I want to show that this function is not surjective. To that end, I will construct an element of $2^{\mathbb{N}}$ that is not in the image of $f$. Call this tuple $s_f = (s_1,s_2,s_3,\ldots,s_n,\ldots)$. I will now say what $s_k$ is. Define $$s_k = \left\{\begin{array}{ll} 1 &\mbox{if $a_{nn}=0$;}\\ 0 &\mbox{if $a_{nn}=1$.} \end{array}\right.$$
This defines an element of $2^{\mathbb{N}}$, because it defines an infinite tuple of $0$s and $1$s; this element depends on the $f$ we start with: if we change the $f$, the resulting $s_f$ may change; that's fine. (This is the "diagonal element").
Now, the question is whether $s_f = f(n)$ for some $n$. The answer is "no." To see this, let $n\in\mathbb{N}$ be any natural number.
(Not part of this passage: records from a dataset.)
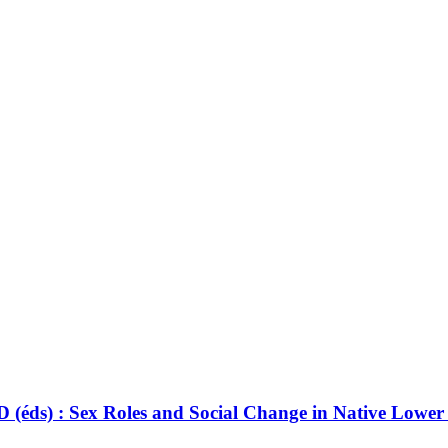
) : Sex Roles and Social Change in Native Lower Cent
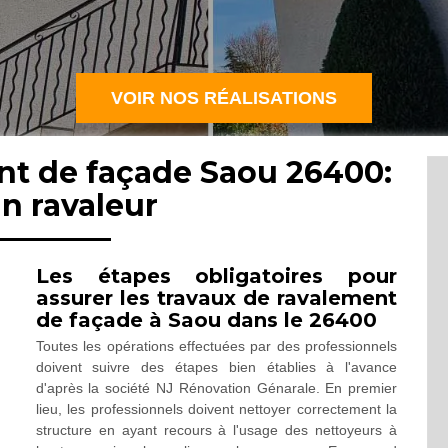
VOIR NOS RÉALISATIONS
nt de façade Saou 26400:
an ravaleur
Les étapes obligatoires pour
assurer les travaux de ravalement
de façade à Saou dans le 26400
Toutes les opérations effectuées par des professionnels
doivent suivre des étapes bien établies à l'avance
d'après la société NJ Rénovation Génarale. En premier
lieu, les professionnels doivent nettoyer correctement la
structure en ayant recours à l'usage des nettoyeurs à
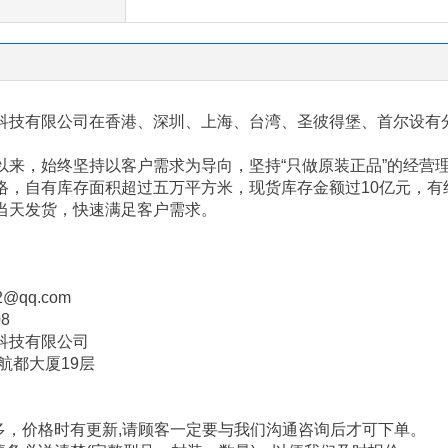
科技有限公司在香港、深圳、上海、台湾、圣彼得堡、首尔设有
以来，始终坚持以客户需求为导向，坚持“只做原装正品”的经营
络，自有库存面积超过五万平方米，现货库存金额过
10
亿元，有
当天发货，快速满足客户需求。
2@qq.com
08
科技有限公司
航都大厦
19
层
多，价格时有更新
,
请顾客一定要与我们沟通咨询后才可下单。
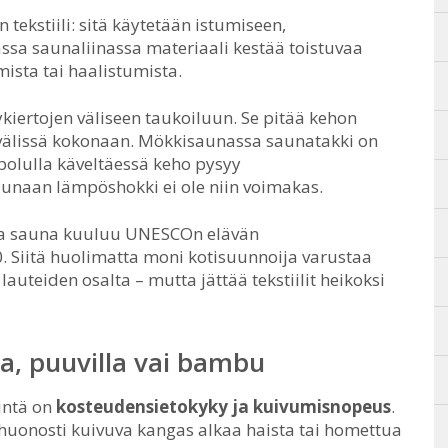
ekstiili: sitä käytetään istumiseen,
sa saunaliinassa materiaali kestää toistuvaa
ista tai haalistumista.
kiertojen väliseen taukoiluun. Se pitää kehon
välissä kokonaan. Mökkisaunassa saunatakki on
apolulla käveltäessä keho pysyy
unaan lämpöshokki ei ole niin voimakas.
ja sauna kuuluu UNESCOn elävän
. Siitä huolimatta moni kotisuunnoija varustaa
auteiden osalta – mutta jättää tekstiilit heikoksi
va, puuvilla vai bambu
intä on
kosteudensietokyky ja kuivumisnopeus
.
 huonosti kuivuva kangas alkaa haista tai homettua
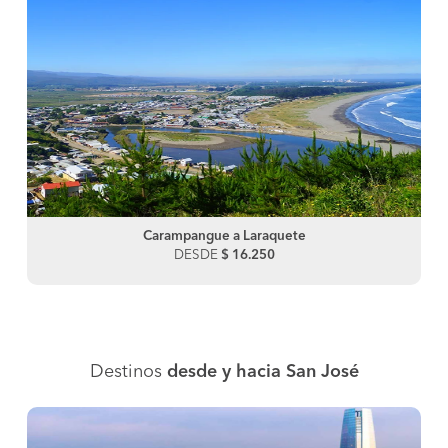
Carampangue a Laraquete
DESDE
$ 16.250
Destinos
desde y hacia San José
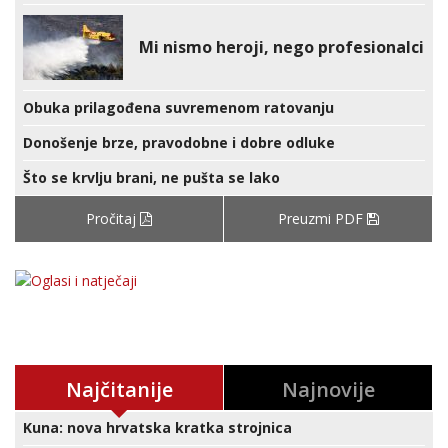
Mi nismo heroji, nego profesionalci
Obuka prilagođena suvremenom ratovanju
Donošenje brze, pravodobne i dobre odluke
Što se krvlju brani, ne pušta se lako
Pročitaj
Preuzmi PDF
Najčitanije
Najnovije
Kuna: nova hrvatska kratka strojnica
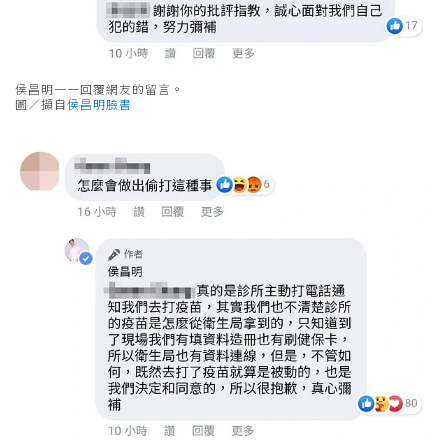
侯昌明一一回覆網友的留言。
圖／擷自
侯昌明臉書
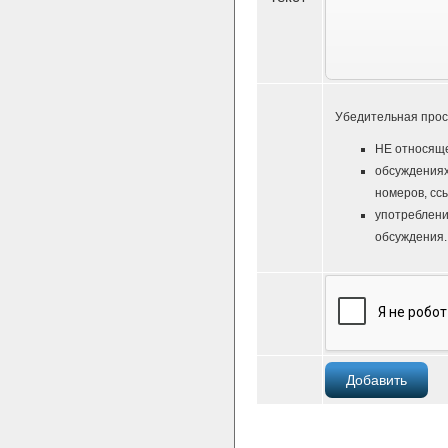
Убедительная прос
НЕ относяще
обсуждениях
номеров, ссы
употреблени
обсуждения.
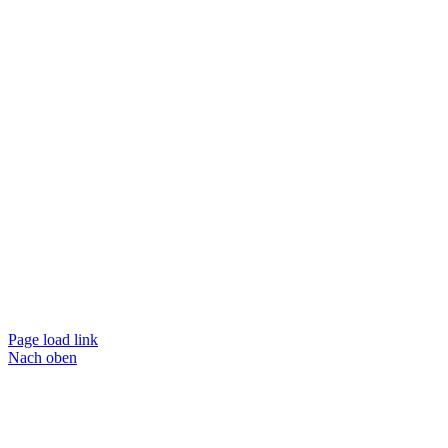
Page load link
Nach oben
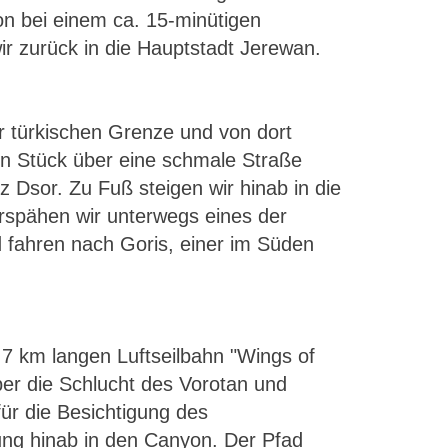
von bei einem ca. 15-minütigen
ir zurück in die Hauptstadt Jerewan.
ur türkischen Grenze und von dort
ten Stück über eine schmale Straße
 Dsor. Zu Fuß steigen wir hinab in die
rspähen wir unterwegs eines der
 fahren nach Goris, einer im Süden
5,7 km langen Luftseilbahn "Wings of
ber die Schlucht des Vorotan und
ür die Besichtigung des
ung hinab in den Canyon. Der Pfad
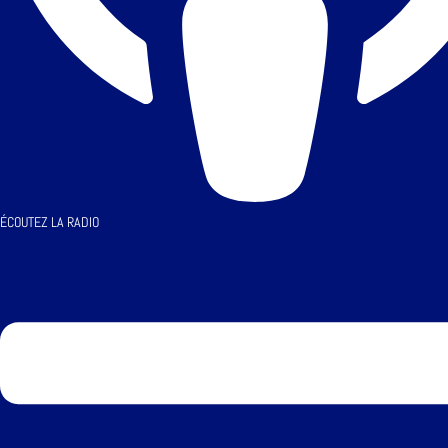
ÉCOUTEZ LA RADIO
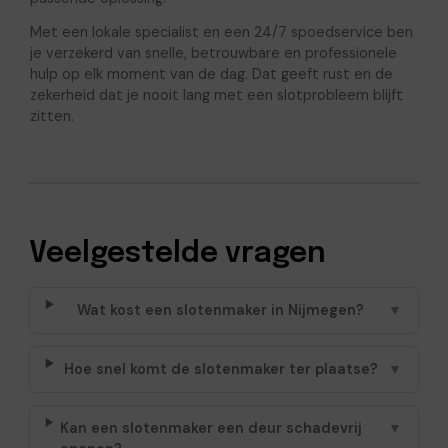
Met een lokale specialist en een 24/7 spoedservice ben
je verzekerd van snelle, betrouwbare en professionele
hulp op elk moment van de dag. Dat geeft rust en de
zekerheid dat je nooit lang met een slotprobleem blijft
zitten.
Veelgestelde vragen
Wat kost een slotenmaker in Nijmegen?
▼
Hoe snel komt de slotenmaker ter plaatse?
▼
Kan een slotenmaker een deur schadevrij
▼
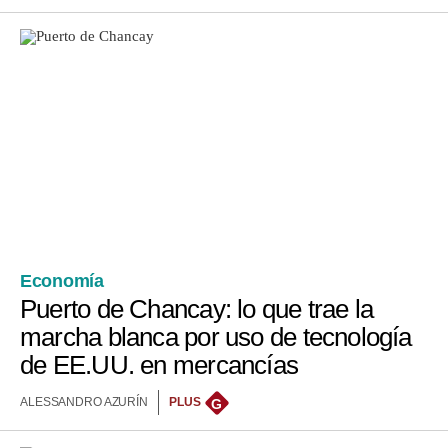
Economía
Puerto de Chancay: lo que trae la
marcha blanca por uso de tecnología
de EE.UU. en mercancías
ALESSANDRO AZURÍN
PLUS
G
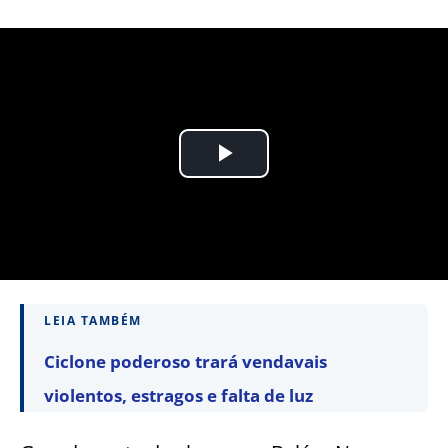
LEIA TAMBÉM
Ciclone poderoso trará vendavais
violentos, estragos e falta de luz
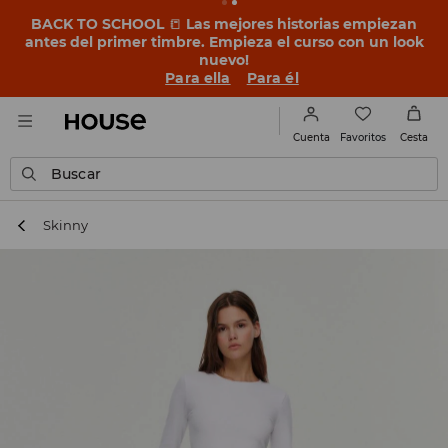
BACK TO SCHOOL
📒
Las mejores historias empiezan
antes del primer timbre. Empieza el curso con un look
nuevo!
Para ella
Para él
Favoritos
Cuenta
Cesta
Buscar
Skinny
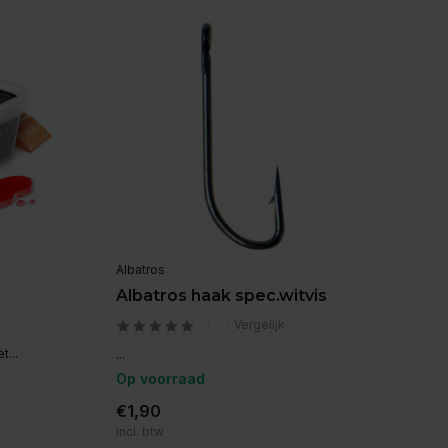
Albatros
e
Albatros haak spec.witvis
Vergelijk
t...
...
Op voorraad
€1,90
Incl. btw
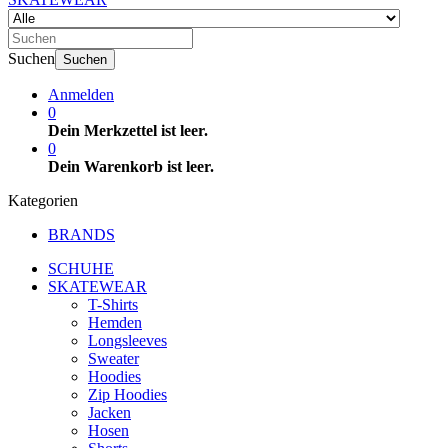
Suchen
Suchen
Anmelden
0
Dein Merkzettel ist leer.
0
Dein Warenkorb ist leer.
Kategorien
BRANDS
SCHUHE
SKATEWEAR
T-Shirts
Hemden
Longsleeves
Sweater
Hoodies
Zip Hoodies
Jacken
Hosen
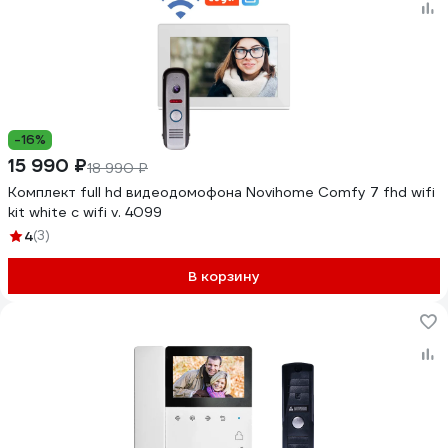
-16%
15 990 ₽
18 990 ₽
Комплект full hd видеодомофона Novihome Comfy 7 fhd wifi
kit white с wifi v. 4099
4
(3)
В корзину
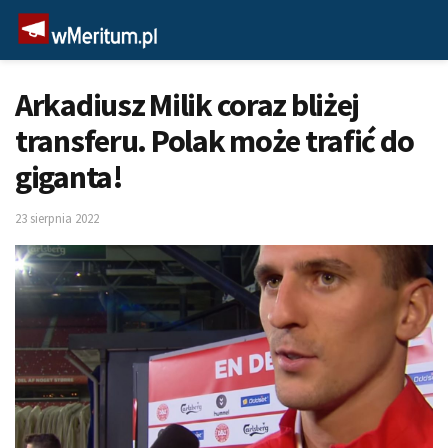
Arkadiusz Milik coraz bliżej
transferu. Polak może trafić do
giganta!
23 sierpnia 2022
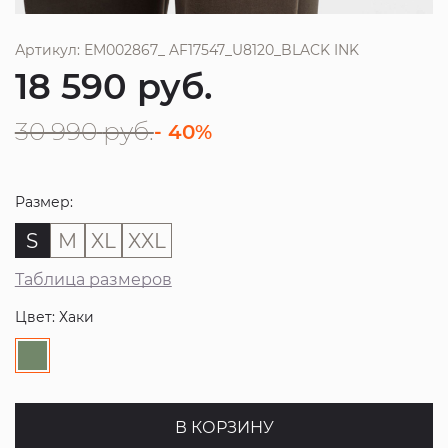
Артикул: EM002867_ AF17547_U8120_BLACK INK
18 590
руб.
30 990
руб.
- 40%
Размер:
S
M
XL
XXL
Таблица размеров
Цвет: Хаки
В КОРЗИНУ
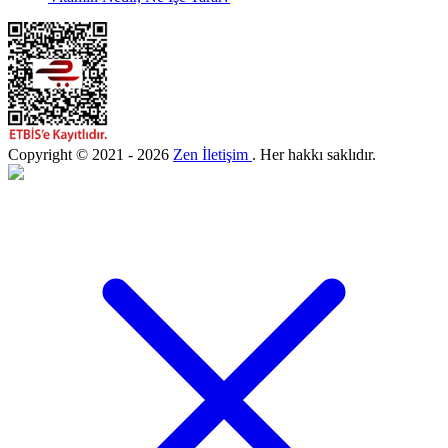
Copyright © 2021 - 2026
Zen İletişim
. Her hakkı saklıdır.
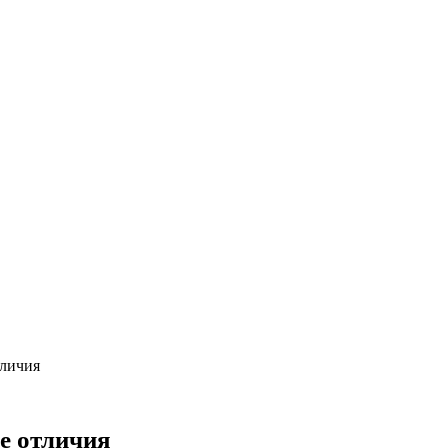
тличия
е отличия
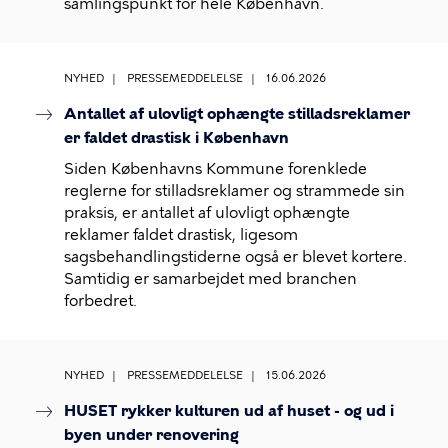
samlingspunkt for hele København.
NYHED
PRESSEMEDDELELSE
16.06.2026
Antallet af ulovligt ophængte stilladsreklamer
er faldet drastisk i København
Siden Københavns Kommune forenklede
reglerne for stilladsreklamer og strammede sin
praksis, er antallet af ulovligt ophængte
reklamer faldet drastisk, ligesom
sagsbehandlingstiderne også er blevet kortere.
Samtidig er samarbejdet med branchen
forbedret.
NYHED
PRESSEMEDDELELSE
15.06.2026
HUSET rykker kulturen ud af huset - og ud i
byen under renovering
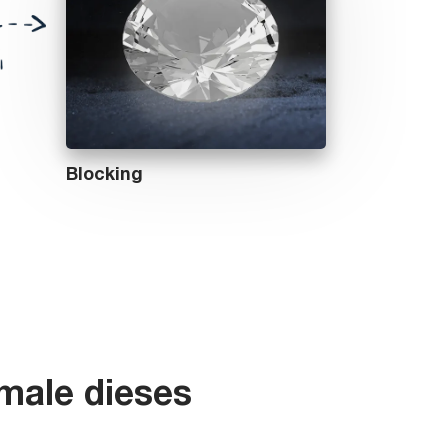
Blocking
ale dieses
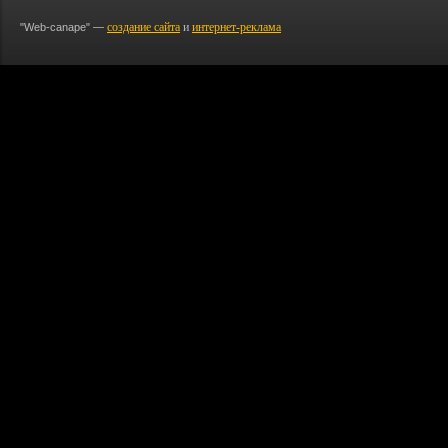
создание сайта
и
интернет-реклама
"Web-canape" —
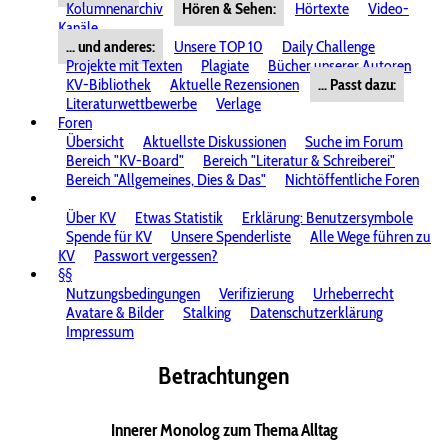
Kolumnenarchiv
Hören & Sehen:
Hörtexte
Video-
Kanäle
... und anderes:
Unsere TOP 10
Daily Challenge
Projekte mit Texten
Plagiate
Bücher unserer Autoren
KV-Bibliothek
Aktuelle Rezensionen
... Passt dazu:
Literaturwettbewerbe
Verlage
Foren
Übersicht
Aktuellste Diskussionen
Suche im Forum
Bereich "KV-Board"
Bereich "Literatur & Schreiberei"
Bereich "Allgemeines, Dies & Das"
Nichtöffentliche Foren
Über KV
Etwas Statistik
Erklärung: Benutzersymbole
Spende für KV
Unsere Spenderliste
Alle Wege führen zu
KV
Passwort vergessen?
§§
Nutzungsbedingungen
Verifizierung
Urheberrecht
Avatare & Bilder
Stalking
Datenschutzerklärung
Impressum
Betrachtungen
Innerer Monolog zum Thema Alltag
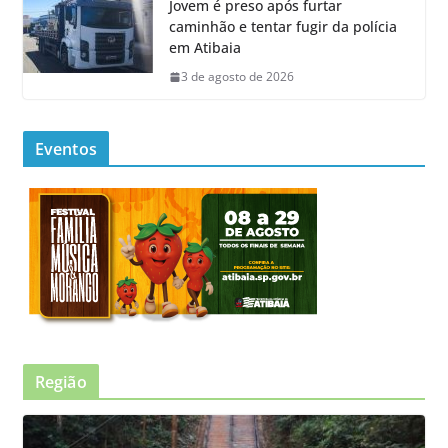
Jovem é preso após furtar
caminhão e tentar fugir da polícia
em Atibaia
3 de agosto de 2026
Eventos
Região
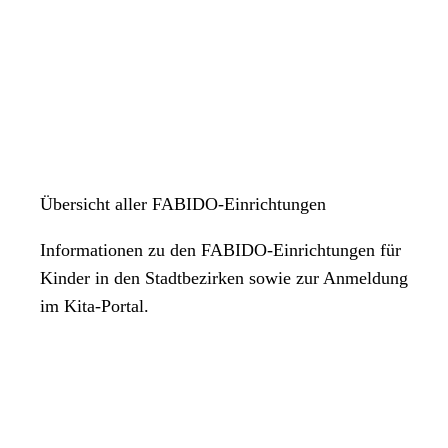
Übersicht aller FABIDO-Einrichtungen
Informationen zu den FABIDO-Einrichtungen für
Kinder in den Stadtbezirken sowie zur Anmeldung
im Kita-Portal.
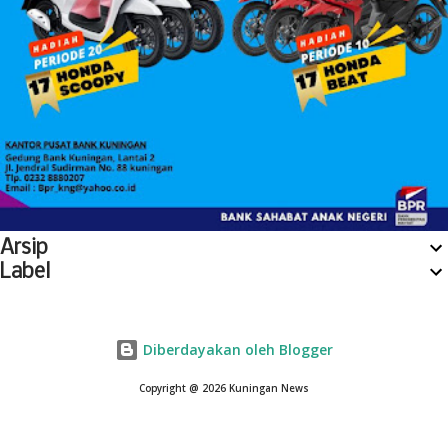
Arsip
Label
Diberdayakan oleh Blogger
Copyright @ 2026 Kuningan News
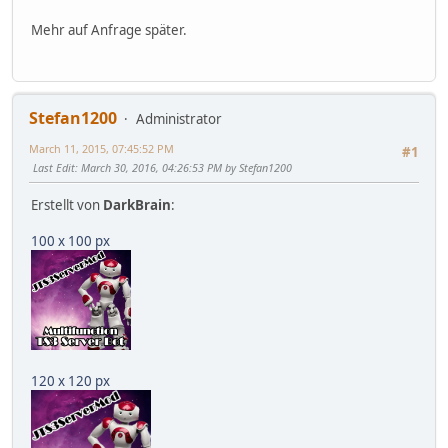
Mehr auf Anfrage später.
Stefan1200
Administrator
March 11, 2015, 07:45:52 PM
#1
Last Edit
: March 30, 2016, 04:26:53 PM by Stefan1200
Erstellt von
DarkBrain
:
100 x 100 px
120 x 120 px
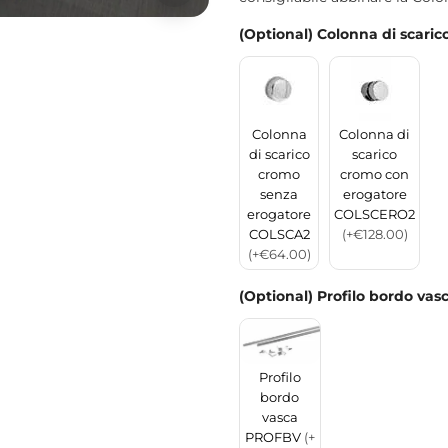
(Optional) Colonna di scaric
Colonna
Colonna di
di scarico
scarico
cromo
cromo con
senza
erogatore
erogatore
COLSCERO2
COLSCA2
(+€128.00)
(+€64.00)
(Optional) Profilo bordo vas
Profilo
bordo
vasca
PROFBV
(+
Then $$f(n) = (a_{1n},a_{2n},a_{3n},\ldots,a_{nn},\ldots)$$ so the $n$th entry of $f(n)$ is $a_{nn}$. If the $n$th entry of $f(n)$ is $0$, then by construction the $n$th entry of $s_f$, $s_n$ is $1$, so $f(n)\neq s_f$. If the $n$th entry of $f(n)$ is $1$, then by construction the $n$th entry of $s_f$, $s_n$, is $0$. Then $f(n)\neq s_f$ again, because they don't agree on the $n$th entry.
This means that for every $n\in\mathbb{N}$, $s_f$ cannot equal $f(n)$, because they differ in the $n$th entry. So $s_f$ is not in the image of $f$.
What we have shown is that given a function $f\colon\mathbb{N}\to 2^{\mathbb{N}}$, there is some element of $2^{\mathbb{N}}$ that is not in the image of $f$. The element depends on what $f$ is, of course; different functions will have possibly different "witnesses" to the fact that they are not surjective.
Think of the function $f$ being hauled before a judged and accused of Being Surjective; to prove its innocence, $f$ produces a witness to verify its alibi that it's not surjective; this witness is $s_f$, who can swear to the fact that $f$ is not surjective because $s_f$ demonstrates that $f$ is not surjective: $s_f$ is not in $\mathrm{Im}(f)$; if the police hauls in some other function $g$ and accuse that function of being surjective, $g$ will also have to produce a witness to verify its alibi that it isn't surjective; but that witness does not have to be the same witness that $f$ produced. The "witness" we produce will depend on who the "accused" is.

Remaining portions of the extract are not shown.